Pi^{1} Cygni

Observation data Epoch J2000.0 Equinox J2000.0 (ICRS)
- Constellation: Cygnus
- Right ascension: 21^{h} 42^{m} 05.66458^{s}
- Declination: +51° 11′ 22.6415″
- Apparent magnitude (V): 4.66

Characteristics
- Spectral type: B3 IV
- B−V color index: −0.11

Astrometry
- Proper motion (μ): RA: +5.29 mas/yr Dec.: −1.78 mas/yr
- Parallax (π): 1.89±0.15 mas
- Distance: 1,700 ± 100 ly (530 ± 40 pc)
- Absolute magnitude (M_{V}): −3.91

Details
- Mass: 10.1±0.1 M_{☉}
- Radius: 15.1 R_{☉}
- Luminosity: 6,433 L_{☉}
- Surface gravity (log g): 4.08 cgs
- Temperature: 14,863 K
- Rotational velocity (v sin i): 55 km/s
- Age: 25.1±0.8 Myr
- Other designations: Azelfafage, π^{1} Cyg, 80 Cyg, BD+50°3410, FK5 3733, HD 206672, HIP 107136, HR 8301, SAO 33665

Database references
- SIMBAD: data

= Pi1 Cygni =

Star in the constellation Cygnus

Pi^{1} Cygni, also named Azelfafage /@'zElf@feidZ/, is a star in the northern constellation of Cygnus. It is visible to the naked eye, having a combined apparent visual magnitude of 4.66. The distance to this system can be roughly gauged by its annual parallax shift of 1.89 mas, which yields a separation of around 1,700 light years from the Sun, give or take a hundred light years.

==Nomenclature==
π^{1} Cygni (Latinised to Pi^{1} Cygni, abbreviated Pi^{1} Cyg, π^{1} Cyg) is the star's Bayer designation. The designations of the two components as Pi^{1} Cygni A and B derive from the convention used by the Washington Multiplicity Catalog (WMC) for multiple star systems, and adopted by the International Astronomical Union (IAU).
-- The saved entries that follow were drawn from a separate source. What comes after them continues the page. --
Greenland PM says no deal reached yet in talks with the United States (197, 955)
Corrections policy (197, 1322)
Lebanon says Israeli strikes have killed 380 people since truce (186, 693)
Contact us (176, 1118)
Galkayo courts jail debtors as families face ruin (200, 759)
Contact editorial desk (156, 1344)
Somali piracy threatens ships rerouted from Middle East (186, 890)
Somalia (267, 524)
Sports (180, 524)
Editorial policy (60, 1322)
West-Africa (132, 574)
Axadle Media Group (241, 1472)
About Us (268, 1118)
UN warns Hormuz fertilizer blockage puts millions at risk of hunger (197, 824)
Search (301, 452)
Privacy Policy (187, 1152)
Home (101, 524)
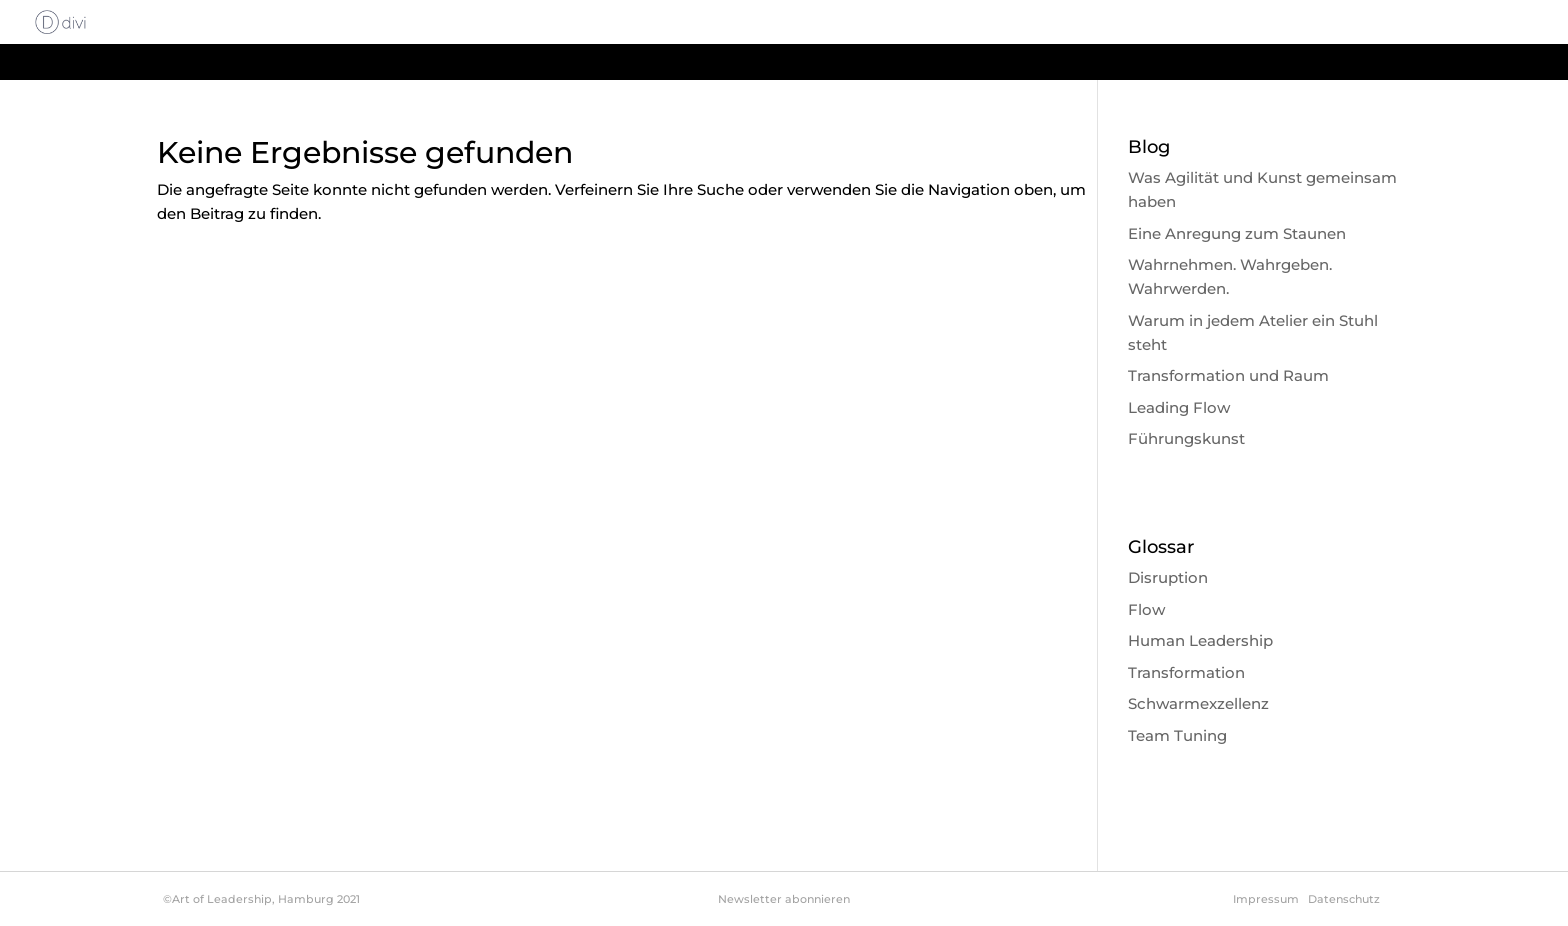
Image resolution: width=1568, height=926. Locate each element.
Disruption (1168, 577)
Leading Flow (1179, 407)
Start (927, 23)
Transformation (1186, 672)
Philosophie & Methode (1213, 23)
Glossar (1509, 23)
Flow (1146, 609)
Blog (1440, 23)
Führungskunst (1186, 438)
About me (1360, 23)
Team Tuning (1177, 735)
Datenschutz (1344, 899)
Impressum (1266, 899)
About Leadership (1036, 23)
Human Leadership (1200, 640)
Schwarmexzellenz (1198, 703)
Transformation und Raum (1228, 375)
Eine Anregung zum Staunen (1237, 233)
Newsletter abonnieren (784, 899)
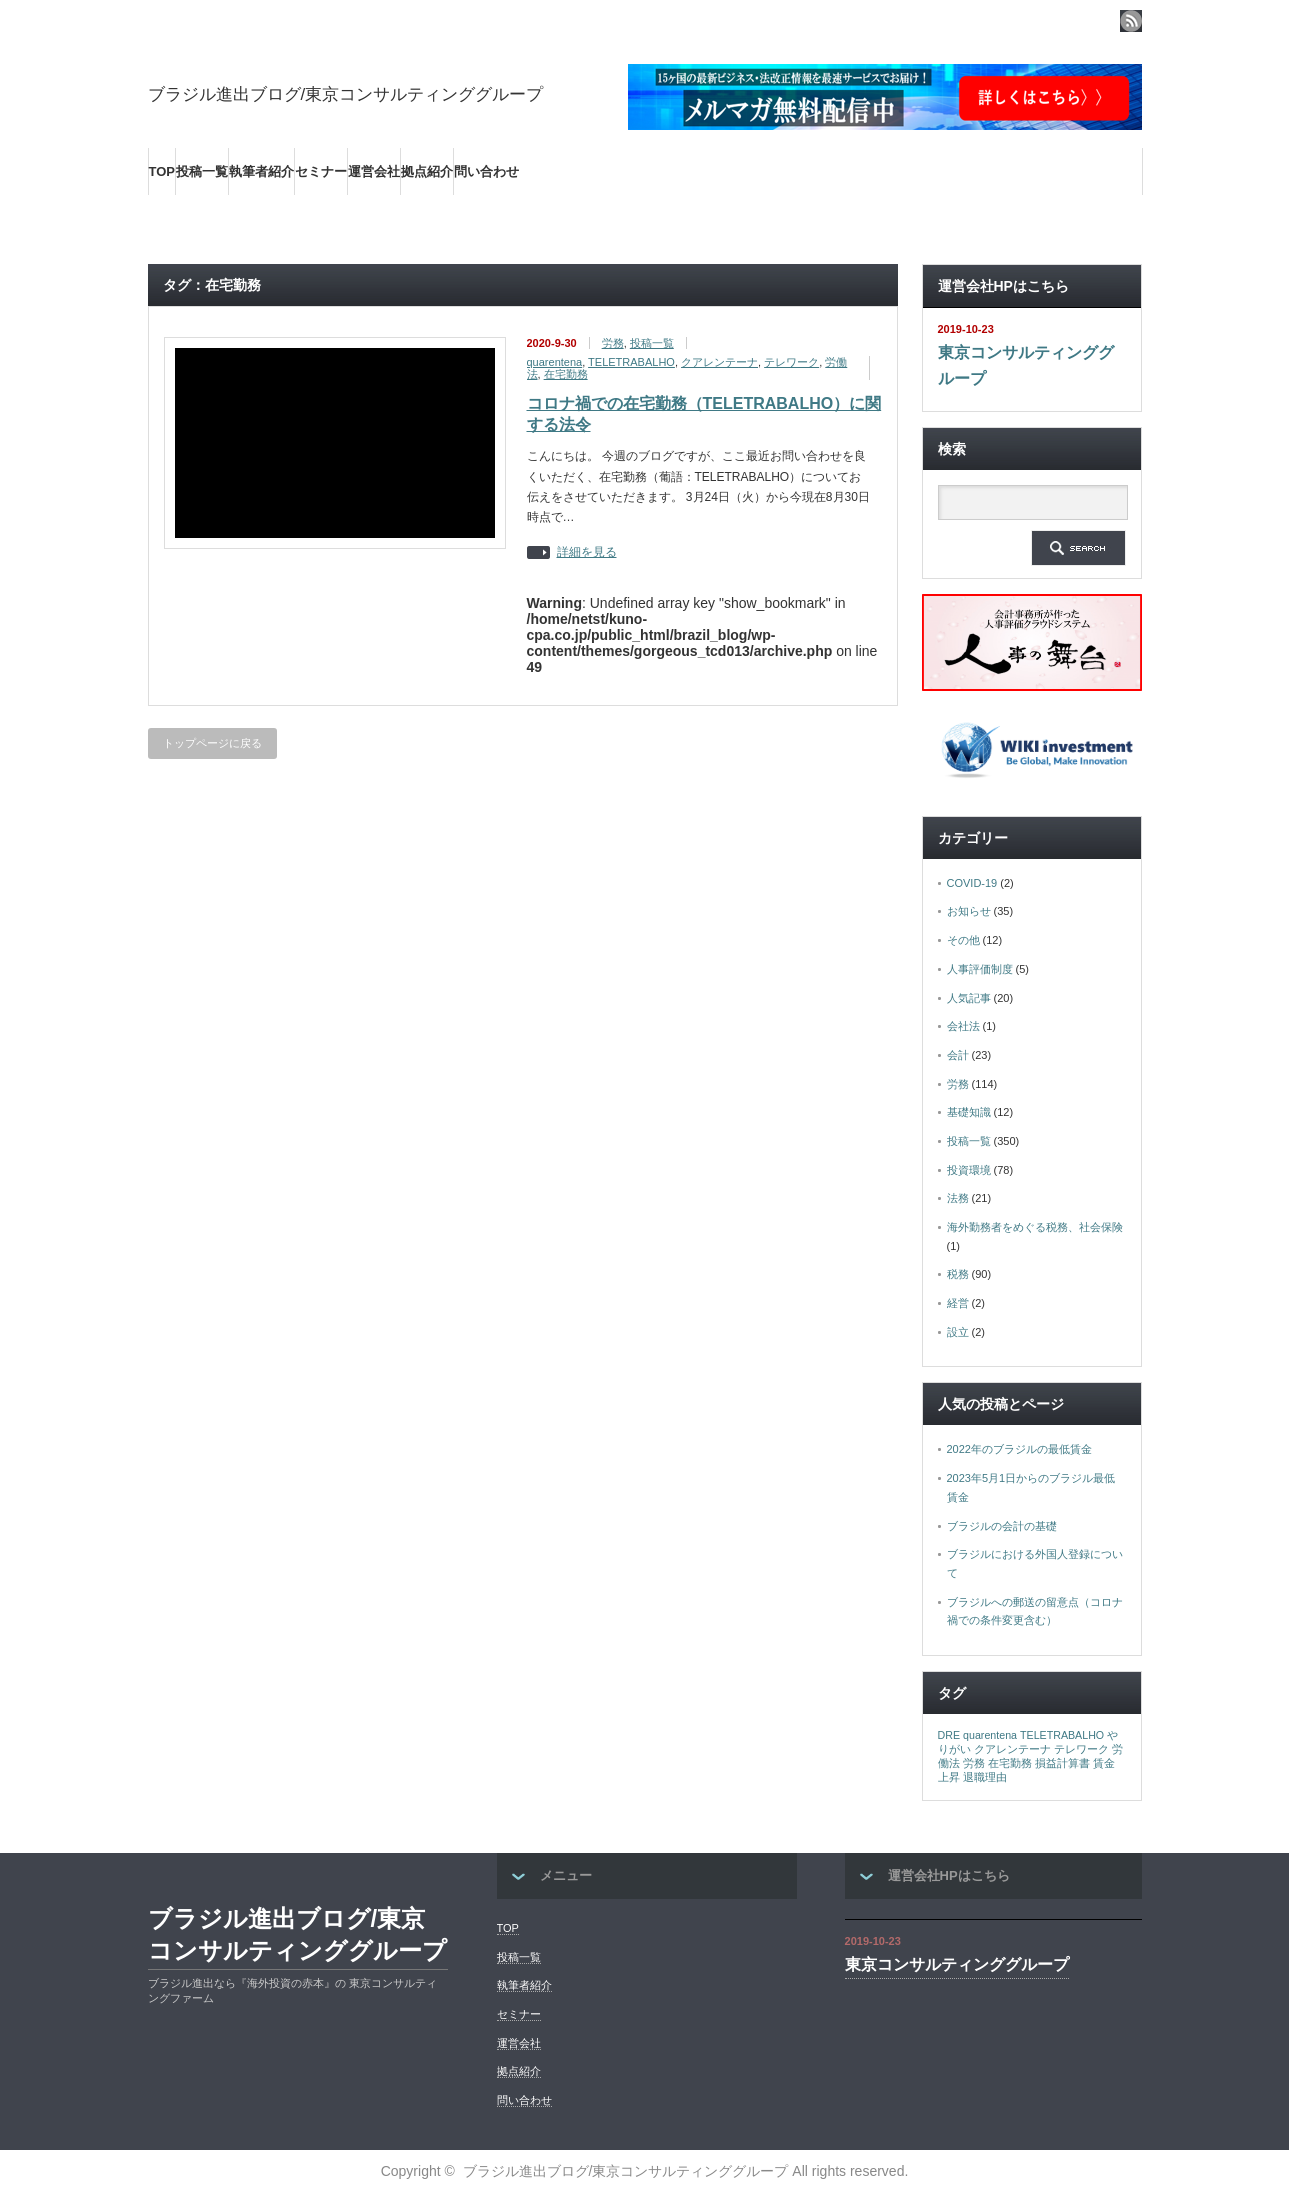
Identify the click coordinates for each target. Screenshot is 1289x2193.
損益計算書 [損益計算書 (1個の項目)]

It bore the traditional name Azelfafage, derived from the Arabic al-sulaḥfāh, the tortoise, originally a name for Lyra that was misattributed to a star in Cygnus. R. H. Allen's 1899 book Star Names incorrectly states that the name is derived from ظلف الفرس Dhilf al-faras meaning "the horse track" or (probably) ذيل الدجاجة Dhail al-dajāja^{h} meaning "the tail of the hen". In 2016, the IAU organized a Working Group on Star Names (WGSN) to catalogue and standardize proper names for stars. The WGSN approved the name Azelfafage for Pi^{1} Cygni on 12 September 2016 and it is now so included in the List of IAU-approved Star Names.
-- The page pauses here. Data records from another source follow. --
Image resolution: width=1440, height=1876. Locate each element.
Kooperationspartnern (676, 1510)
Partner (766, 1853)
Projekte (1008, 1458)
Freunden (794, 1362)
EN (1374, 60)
In Chinese, 螣蛇 (Téng Shé), meaning Flying Serpent, refers to an asterism consisting of Pi^{1} Cygni, Alpha Lacertae, 4 Lacertae, Pi^{2} Cygni, HD 206267, Epsilon Cephei, Beta Lacertae, Sigma Cassiopeiae, Rho Cassiopeiae, Tau Cassiopeiae, AR Cassiopeiae, 9 Lacertae, 3 Andromedae, 7 Andromedae, 8 Andromedae, Lambda Andromedae, Kappa Andromedae, Psi Andromedae and Iota Andromedae. Consequently, the Chinese name for Pi^{1} Cygni itself is 螣蛇四 (Téng Shé sì, the Fourth Star of Flying Serpent).

== Properties ==
Pi^{1} Cygni has been described as a single-lined spectroscopic binary with a close, circular orbit, having a period of just 26.33 days. However, a 2020 paper finds no radial velocity variations on the timescale of the published orbit.
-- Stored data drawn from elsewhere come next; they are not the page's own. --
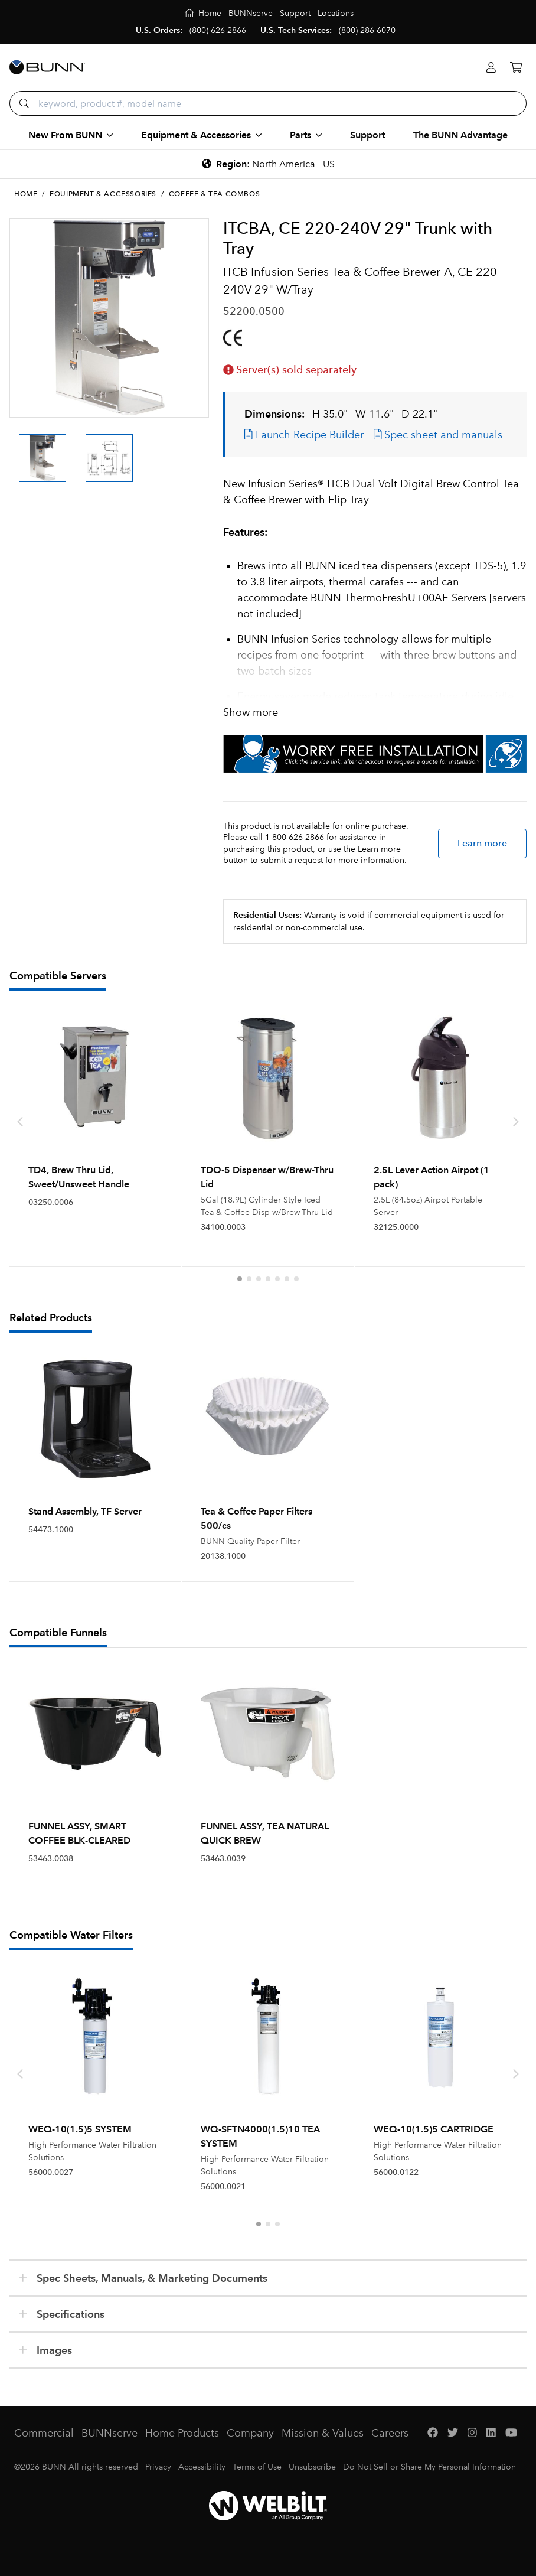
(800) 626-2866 (217, 30)
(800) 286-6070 (367, 30)
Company (250, 2433)
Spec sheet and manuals (438, 434)
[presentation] (20, 1121)
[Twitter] (452, 2433)
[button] (239, 1278)
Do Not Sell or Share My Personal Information (429, 2467)
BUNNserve (109, 2433)
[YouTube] (511, 2433)
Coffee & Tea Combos (214, 194)
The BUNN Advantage (460, 135)
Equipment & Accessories (103, 194)
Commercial (44, 2433)
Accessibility (201, 2467)
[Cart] (516, 67)
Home (25, 194)
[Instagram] (472, 2433)
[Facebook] (432, 2433)
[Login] (491, 67)
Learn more (482, 843)
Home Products (182, 2433)
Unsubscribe (312, 2467)
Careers (389, 2433)
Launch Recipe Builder (304, 434)
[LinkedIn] (491, 2433)
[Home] (203, 13)
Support (367, 135)
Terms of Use (257, 2467)
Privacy (158, 2467)
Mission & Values (323, 2433)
The primary, visible, star is a somewhat evolved B-type subgiant star with a stellar classification of B3 IV. It has an estimated 10 times the mass of the Sun and around 5.6 times the Sun's radius. The star radiates 16,538 times the solar luminosity from its outer atmosphere at an effective temperature of roughly 18,360 K. It is about 25 million years old and is spinning with a projected rotational velocity of 55 km/s.